→ **Information**:
■ ■ ■
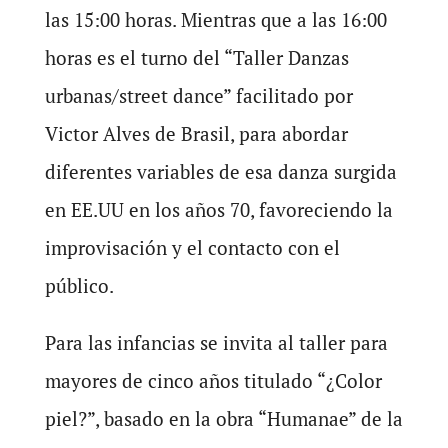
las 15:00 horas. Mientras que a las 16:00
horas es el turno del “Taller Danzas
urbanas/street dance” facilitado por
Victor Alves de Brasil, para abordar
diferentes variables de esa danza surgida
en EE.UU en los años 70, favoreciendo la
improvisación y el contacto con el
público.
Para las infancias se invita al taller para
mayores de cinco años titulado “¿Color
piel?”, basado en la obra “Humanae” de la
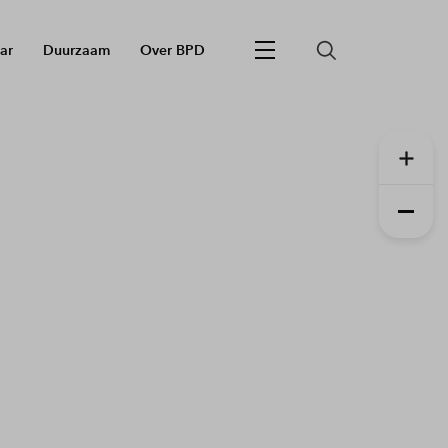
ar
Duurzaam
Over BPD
■ ■ ■
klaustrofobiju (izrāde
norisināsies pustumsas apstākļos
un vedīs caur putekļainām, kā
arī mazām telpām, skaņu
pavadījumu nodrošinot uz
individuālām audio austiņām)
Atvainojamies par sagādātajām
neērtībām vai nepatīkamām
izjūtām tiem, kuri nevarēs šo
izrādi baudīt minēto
■ ■ ■
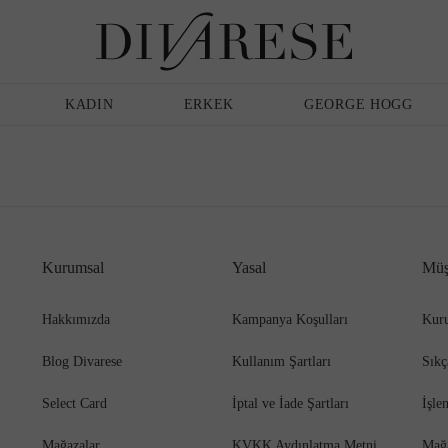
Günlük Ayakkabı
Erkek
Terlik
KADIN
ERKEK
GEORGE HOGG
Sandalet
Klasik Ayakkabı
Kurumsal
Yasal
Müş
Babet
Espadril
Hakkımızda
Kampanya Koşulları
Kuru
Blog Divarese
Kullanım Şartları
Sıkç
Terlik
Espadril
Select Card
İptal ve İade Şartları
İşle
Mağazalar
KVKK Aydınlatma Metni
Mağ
■ ■ ■
→ **Required work**: Retype exactly the lines above, from the one with "neērtībām vai nepatīkamām" through the one with "izrādi baudīt minēto", inclusive.

→ **Answer for the task**:
neērtībām vai nepatīkamām
izjūtām tiem, kuri nevarēs šo
izrādi baudīt minēto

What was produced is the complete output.